This post originally appeared on The Basis Point: Home Buyer & Seller Tips As 2022 Mortgage Rates Spike Over 7%
The primary source for mortgage rate headlines is a weekly rate survey released by Freddie Mac on Thursdays. Today it came out at 6.94% with 0.9% in points. This means you’d get below 7% if you paid almost 1% of your loan amount as an up front fee at closing in addition to normal closing costs. If you don’t pay this fee, mortgage rates are over 7% now.
Plus this Freddie Mac survey looks back on the previous week leading up to each Thursday. And the mortgage bond market — which is how the rates you get from lenders are priced daily — has sold off sharply in the past few days. Rates rise when bond prices drop in a selloff, so rates closed trading today at about 7.375% with no points.
The rough year for rates continues. There will be a turning point, but not before we see the November 1 and December 14 Fed rate policy decisions as well as Core PCE Inflation — the Fed’s preferred inflation measure — next Friday (ahead of the November 1 meeting).
Part of the issue is bond markets believe the Fed will maintain its highly aggressive rate policy because last week’s September Core CPI Inflation number peaked at 6.6%.
If Core PCE inflation does the same, it’ll validate another big 75 basis point hike even more, and bond markets are getting ahead of that now.
This is having the Fed’s intended effect of home sales slowing eight straight months, which has led to home price appreciation slowing in many local markets, and home prices declining in many other local markets.

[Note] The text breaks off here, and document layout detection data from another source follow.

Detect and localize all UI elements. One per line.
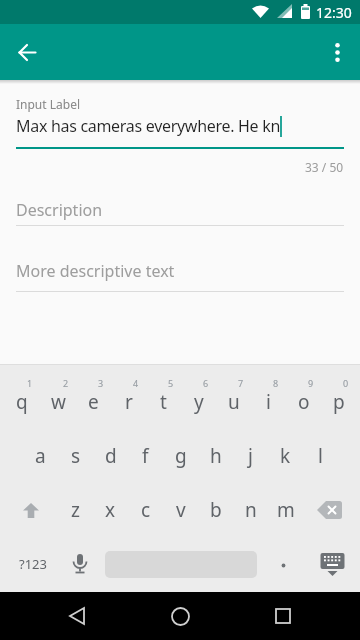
staticText: f: [142, 443, 149, 469]
staticText: o: [298, 389, 310, 415]
button[interactable]: t: [146, 375, 181, 429]
staticText: 3: [98, 377, 104, 389]
staticText: 0: [343, 377, 349, 389]
button[interactable]: u: [216, 375, 251, 429]
staticText: m: [277, 497, 295, 523]
button[interactable]: w: [40, 375, 76, 429]
button[interactable]: e: [76, 375, 111, 429]
button[interactable]: q: [4, 375, 40, 429]
button[interactable]: [4, 483, 57, 537]
staticText: e: [88, 389, 99, 415]
staticText: v: [176, 497, 186, 523]
staticText: j: [248, 443, 253, 469]
button[interactable]: s: [58, 429, 93, 483]
staticText: c: [141, 497, 151, 523]
staticText: n: [245, 497, 257, 523]
button[interactable]: Max has cameras everywhere. He kn: [16, 115, 282, 137]
button[interactable]: i: [251, 375, 286, 429]
button[interactable]: [105, 537, 257, 591]
button[interactable]: v: [163, 483, 198, 537]
button[interactable]: x: [93, 483, 128, 537]
button[interactable]: h: [198, 429, 233, 483]
button[interactable]: m: [268, 483, 303, 537]
button[interactable]: [303, 483, 356, 537]
staticText: d: [105, 443, 117, 469]
staticText: z: [71, 497, 80, 523]
staticText: g: [175, 443, 187, 469]
staticText: u: [228, 389, 240, 415]
staticText: ?123: [19, 555, 47, 573]
staticText: 7: [238, 377, 244, 389]
button[interactable]: [145, 592, 215, 640]
button[interactable]: o: [286, 375, 321, 429]
staticText: w: [51, 389, 66, 415]
staticText: b: [210, 497, 222, 523]
staticText: y: [194, 389, 204, 415]
staticText: p: [333, 389, 345, 415]
button[interactable]: j: [233, 429, 268, 483]
button[interactable]: n: [233, 483, 268, 537]
staticText: q: [16, 389, 28, 415]
button[interactable]: [11, 36, 43, 68]
staticText: i: [266, 389, 271, 415]
staticText: 12:30: [316, 3, 352, 22]
button[interactable]: [309, 537, 356, 591]
staticText: 33 / 50: [305, 159, 344, 175]
button[interactable]: b: [198, 483, 233, 537]
staticText: Max has cameras everywhere. He kn: [16, 115, 280, 137]
staticText: 8: [273, 377, 279, 389]
staticText: l: [318, 443, 323, 469]
staticText: s: [71, 443, 81, 469]
staticText: h: [210, 443, 222, 469]
button[interactable]: g: [163, 429, 198, 483]
button[interactable]: More descriptive text: [16, 260, 175, 282]
staticText: k: [280, 443, 291, 469]
staticText: Input Label: [16, 96, 80, 112]
button[interactable]: c: [128, 483, 163, 537]
button[interactable]: d: [93, 429, 128, 483]
button[interactable]: a: [22, 429, 58, 483]
button[interactable]: Description: [16, 199, 103, 221]
staticText: 1: [27, 377, 33, 389]
staticText: 2: [63, 377, 69, 389]
staticText: t: [160, 389, 167, 415]
button[interactable]: [61, 537, 99, 591]
button[interactable]: p: [321, 375, 356, 429]
button[interactable]: [42, 592, 112, 640]
staticText: 9: [308, 377, 314, 389]
staticText: 5: [168, 377, 174, 389]
button[interactable]: k: [268, 429, 303, 483]
staticText: 4: [133, 377, 139, 389]
button[interactable]: [322, 37, 352, 67]
button[interactable]: y: [181, 375, 216, 429]
button[interactable]: r: [111, 375, 146, 429]
button[interactable]: f: [128, 429, 163, 483]
button[interactable]: ?123: [4, 537, 61, 591]
staticText: r: [125, 389, 133, 415]
button[interactable]: l: [303, 429, 338, 483]
button[interactable]: [248, 592, 318, 640]
button[interactable]: z: [57, 483, 93, 537]
staticText: a: [35, 443, 46, 469]
staticText: 6: [203, 377, 209, 389]
button[interactable]: [257, 537, 309, 591]
staticText: x: [105, 497, 116, 523]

For home buyers this means that, while you’ll have to take a 7% mortgage rate now, you finally don’t have to pay nosebleed prices for homes. It’s easy to refi into a lower rate a year or two from now when the Fed’s inflation battle has played out. It hasn’t been easy to get a decent price on a home in recent years, so you need to watch your local market closely to do your best (along with intel from your realtor and lender) to call the bottom in your desired neighborhoods. DO NOT FORGET: street and individual home level pricing is the only thing that matters. Headlines about prices mean nothing unless they’re referring to your exact target area. Bargain hunters always win in buyer’s markets.
For home sellers this means different things depending on the resilience of your market. If your area has had a huge run-up in home prices, then you’ve done well and might risk losing some of that upside if you wait too long to sell. In a case like this, if you plan to buy a new home in the same area, you might not want to buy right away. So one scenario is to sell and bank your equity now, rent for a period while you watch the market, then buy at as close to the bottom as you can (again, with help and intel from your realtor and lender on the ground in your area). If your area is more stable and your time horizon in any new home you buy after you sell is longer-term, then you might be fine to sell and buy now.
Home price factors are local while rate factors are national and global, so headlines about home prices mean very little for your decisions unless the stories are talking about your desired neighborhood.